Sunday, June 27, 2010

There has been quite a bit of exoplanet news over the past few days so here are a few stories in a single post. Given how many candidates have been put forth by Kepler (700 or so) as well as the other 400 or so that the Kepler team itself is now investigating, perhaps in a short time every story on exoplanets will have to contain news on much more than one in a manner similar to asteroid discoveries of today. WISE alone discovers a few dozen every single day.

First of all we have the discovery of a fourth planet around Gliese 876 with a mass similar to that of Ouranos (Uranus). Now the Gliese 876 system we know about looks like this:

Much more interesting than this though is this new technique developed that will enable Earth-like planets to be discovered much more easily. It's a technique called a nulling inferemoter that uses observations from four telescopes to completely cancel out the light from the star, making planets orbiting it that much easier to see.

This article on exoplanets has a line I consider to be quoteworthy:

After all, anthropocentric belief is not that appalling, if we regard ourselves as part of the nature along with whatever we find. As the astrophysicist Neil deGrasse Tyson noted, "We are in the universe and the universe is in us."

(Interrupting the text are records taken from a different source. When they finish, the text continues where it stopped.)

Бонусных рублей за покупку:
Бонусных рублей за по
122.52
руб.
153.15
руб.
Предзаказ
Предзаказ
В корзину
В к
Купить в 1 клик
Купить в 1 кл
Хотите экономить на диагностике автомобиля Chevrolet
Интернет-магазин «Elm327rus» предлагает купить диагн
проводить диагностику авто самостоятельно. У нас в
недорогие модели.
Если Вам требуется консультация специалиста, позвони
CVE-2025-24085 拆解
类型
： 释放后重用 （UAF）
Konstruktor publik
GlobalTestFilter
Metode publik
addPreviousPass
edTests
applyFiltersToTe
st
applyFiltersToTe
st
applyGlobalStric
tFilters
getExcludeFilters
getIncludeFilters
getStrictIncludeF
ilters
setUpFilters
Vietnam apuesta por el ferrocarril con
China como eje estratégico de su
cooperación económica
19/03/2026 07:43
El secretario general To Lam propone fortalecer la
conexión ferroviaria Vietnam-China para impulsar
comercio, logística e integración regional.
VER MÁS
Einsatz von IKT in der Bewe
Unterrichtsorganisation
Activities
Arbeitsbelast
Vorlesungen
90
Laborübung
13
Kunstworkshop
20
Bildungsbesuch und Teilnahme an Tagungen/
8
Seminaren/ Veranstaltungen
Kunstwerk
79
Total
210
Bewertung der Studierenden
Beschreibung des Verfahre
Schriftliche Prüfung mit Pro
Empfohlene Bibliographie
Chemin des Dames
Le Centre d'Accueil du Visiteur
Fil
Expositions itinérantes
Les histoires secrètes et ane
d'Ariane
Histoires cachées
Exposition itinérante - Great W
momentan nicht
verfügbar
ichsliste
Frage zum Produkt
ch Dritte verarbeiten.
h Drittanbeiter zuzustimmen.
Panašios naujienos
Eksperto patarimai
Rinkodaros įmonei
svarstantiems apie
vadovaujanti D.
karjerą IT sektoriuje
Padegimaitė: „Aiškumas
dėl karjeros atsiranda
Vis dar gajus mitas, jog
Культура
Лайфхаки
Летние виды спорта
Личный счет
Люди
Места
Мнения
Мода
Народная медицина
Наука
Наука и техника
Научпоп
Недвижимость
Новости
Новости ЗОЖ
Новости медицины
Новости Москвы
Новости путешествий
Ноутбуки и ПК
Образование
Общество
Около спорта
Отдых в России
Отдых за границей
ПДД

This is a question that comes up every once in a while - "doesn't thinking about the vastness of space make a person feel small and insignificant?" The full quote from Neil deGrasse Tyson is:
"The knowledge that the atoms that comprise life on earth - the atoms that make up the human body, are traceable to the crucibles that cooked light elements into heavy elements in their core under extreme temperatures and pressures. These stars- the high mass ones among them- went unstable in their later years- they collapsed and then exploded- scattering their enriched guts across the galaxy- guts made of carbon, nitrogen, oxygen, and all the fundamental ingredients of life itself. These ingredients become part of gas clouds that condense, collapse, form the next generation of solar systems- stars with orbiting planets. And those planets now have the ingredients for life itself. So that when I look up at the night sky, and I know that yes we are part of this universe, we are in this universe, but perhaps more important than both of those facts is that the universe is in us. When I reflect on that fact, I look up- many people feel small, cause their small and the universe is big. But I feel big because my atoms came from those stars. "
Finally, an article here on brown dwarf stars and habitability. This is a crucial subject since it's very likely that we'll find one or more of them in our neighborhood, closer even than Alpha Centauri.